Ein Münchener und ein Frankfurter Reporter äußerten ihr Missfallen über die inszenierten Schauermärchen über die russischen Journalisten und wünschten oft, mit diesen Kollegen einen Gedankenaustausch führen zu können. Sie lobten die einwandfreie Berichterstattung der sowjetischen Kollegen.
Anlage 2 vom 27.1.1954 zum Informationsdienst Nr. 2089
Betr.: Durchführung der drei Schweigeminuten in den Betrieben des demokratischen Sektors von Berlin und in der DDR
Berlin:
Im VEB WEM Wälzlagerfabrik Lichtenberg57 stellte ein Arbeiter aus der Abteilung Werkzeugbau am 25.1.1954 gegen 8.00 Uhr die Frage: »Machen wir drei Gedenkminuten oder nicht?« Um 9.30 Uhr trat angeblich wegen einem Defekt Stromausfall ein, dadurch konnte diese Abteilung vorübergehend nicht arbeiten.
Im RAW Schöneweide führten zwei Arbeiter an der Schiebebühne die Schweigeminuten durch. Der eine davon forderte die übrigen Arbeiter auf, das Gleiche zu tun, die jedoch außer einem diesem Verlangen nicht nachkamen. Ein Arbeiter wurde entlassen und vom SfS vernommen.

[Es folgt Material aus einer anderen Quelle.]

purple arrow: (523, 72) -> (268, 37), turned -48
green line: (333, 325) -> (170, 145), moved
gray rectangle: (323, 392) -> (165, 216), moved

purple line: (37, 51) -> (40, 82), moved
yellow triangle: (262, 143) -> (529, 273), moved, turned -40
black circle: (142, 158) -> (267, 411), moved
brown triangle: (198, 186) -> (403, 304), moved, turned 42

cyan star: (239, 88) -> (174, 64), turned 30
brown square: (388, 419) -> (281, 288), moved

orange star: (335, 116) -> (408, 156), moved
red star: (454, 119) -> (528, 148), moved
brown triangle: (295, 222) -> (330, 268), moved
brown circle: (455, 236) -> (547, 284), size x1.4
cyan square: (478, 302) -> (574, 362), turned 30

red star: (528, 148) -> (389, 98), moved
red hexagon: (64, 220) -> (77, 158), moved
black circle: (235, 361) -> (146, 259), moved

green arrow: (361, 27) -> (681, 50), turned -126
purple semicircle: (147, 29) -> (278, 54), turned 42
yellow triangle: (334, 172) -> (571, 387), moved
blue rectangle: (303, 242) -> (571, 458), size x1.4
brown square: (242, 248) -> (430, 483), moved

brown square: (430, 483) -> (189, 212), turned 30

Im Transformatorenwerk Oberschöneweide wurde am 25.1.1954 um 9.30 Uhr im Konstruktionsbüro das Licht gelöscht und die Arbeit von den dort beschäftigten 20 Personen eingestellt. Eine Person wurde verhaftet, da bereits ein Vorgang in der Verwaltung Groß-Berlin vorhanden ist. Eine zweite Person wurde vom Staatssekretariat für Staatssicherheit vernommen.
Die BHZ Spirituosen Treptow erhielt am 25.1.1954 einen falschen Anruf, in dem mitgeteilt wurde, dass die Arbeitsruhe durchgeführt werden soll. Die Arbeitsruhe wurde nicht durchgeführt.

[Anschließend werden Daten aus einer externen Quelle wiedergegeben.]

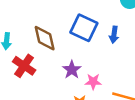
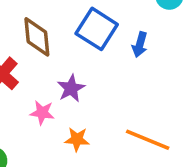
pink star: (93, 82) -> (42, 113), moved

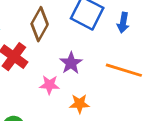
brown diamond: (37, 37) -> (40, 24), turned 40
orange line: (148, 140) -> (124, 70), moved

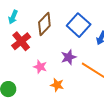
purple star: (71, 63) -> (69, 57), moved

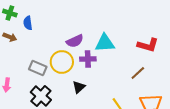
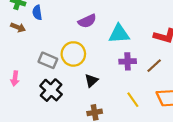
purple semicircle: (75, 41) -> (87, 21), moved
purple cross: (88, 59) -> (128, 61), moved

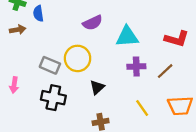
brown arrow: (18, 27) -> (18, 30), turned -32
black cross: (51, 90) -> (53, 98), turned -30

Drei Minuten Schweigepause wurden in der 9. Klasse der Oberschule Berlin-Weißensee, sowie in der 6. Klasse der 10. Schule und »Wilhelm Pieck«-Schule Berlin durchgeführt.
Cottbus:
Im VEB Venus Trikotagenwerk Lübbenau,58 [Bezirk] Cottbus, wurden am 25.1.1954, 9.30 Uhr, unter Vortäuschung einer Frühstückspause von ca. 20 Frauen drei »Gedenkminuten« durchgeführt.
Potsdam:
In der DHZ Rathenow wurde am 25.1.1954 die Arbeit 15 Minuten lang unterbrochen.
Frankfurt/Oder:
Im Kreis Fürstenwalde, [Bezirk] Frankfurt/Oder, wurden in drei Gemeinden die Kirchenglocken aus Anlass des Beginns der Außenministerkonferenz geläutet. Ursache: Desinformation.

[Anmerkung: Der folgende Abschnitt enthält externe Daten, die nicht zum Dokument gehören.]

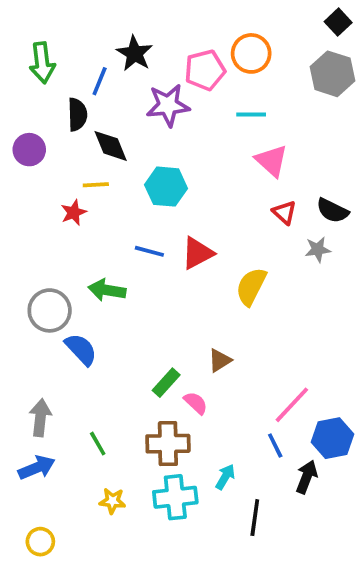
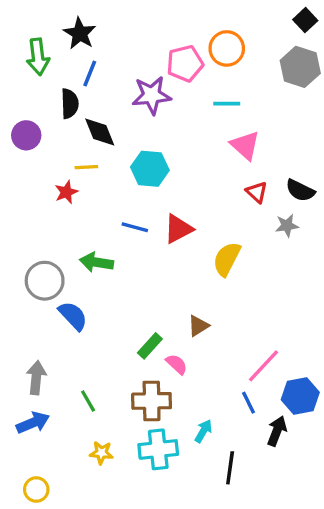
black star: (135, 53) -> (80, 33), moved

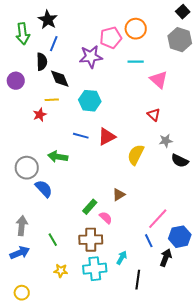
pink triangle: (245, 145) -> (159, 80), moved
black semicircle: (300, 190) -> (180, 161), moved
gray star: (287, 226) -> (166, 141), moved

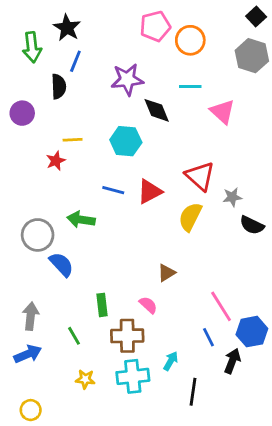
pink pentagon: (111, 38) -> (155, 26), moved
black diamond: (60, 79) -> (157, 110), moved
red triangle: (154, 115) -> (200, 176), moved, size x1.6
green rectangle: (90, 207) -> (102, 305), moved, turned -49
pink line: (158, 219) -> (221, 306), turned -75

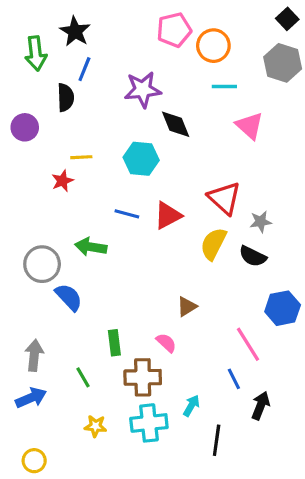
cyan line: (190, 86) -> (224, 86), moved
black semicircle: (252, 225) -> (253, 256), moved
blue hexagon: (252, 332) -> (283, 308), moved

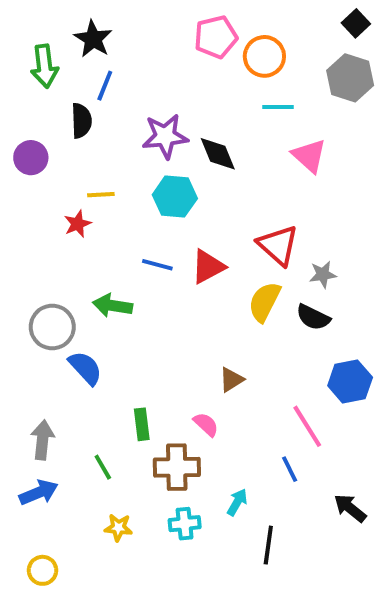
purple star: (143, 90) -> (165, 136), moved
black arrow: (261, 406) -> (350, 508), moved, turned -72
cyan cross: (149, 423) -> (185, 524), size x0.7

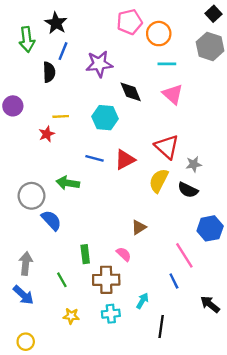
purple star: (165, 136) -> (99, 64), moved
pink triangle: (309, 156) -> (173, 94), moved
purple circle: (31, 158) -> (13, 106), moved
blue arrow: (39, 492) -> (23, 295), turned 65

In einer Gemeinde im Kreis Fürstenwalde hat ein Lehrer seine Klasse drei Minuten lang schweigen lassen.
Karl-Marx-Stadt:
Im VEB Textilveredlungswerk Reichenbach und in der Dreherei des VEB Netzschkauer Maschinenfabrik, [Bezirk] Karl-Marx-Stadt, wurden die sogenannten Schweigeminuten durchgeführt. Allerdings kam dies dadurch zustande, dass die Parteisekretäre eine Anweisung der Kreisleitung der Partei falsch verstanden hatten. Die Anweisung lautet, dass die Schweigeminuten nicht durchgeführt werden. Im zuerst genannten Betrieb beteiligten sich ca. 400 Arbeiter an der Arbeitsruhe, nachdem in einer Belegschaftsversammlung mit einem Kurzreferent auf die Bedeutung der Konferenz hingewiesen wurde. In dem anderen Betrieb beteiligten sich zehn Kollegen aus der Dreherei an der Arbeitsruhe.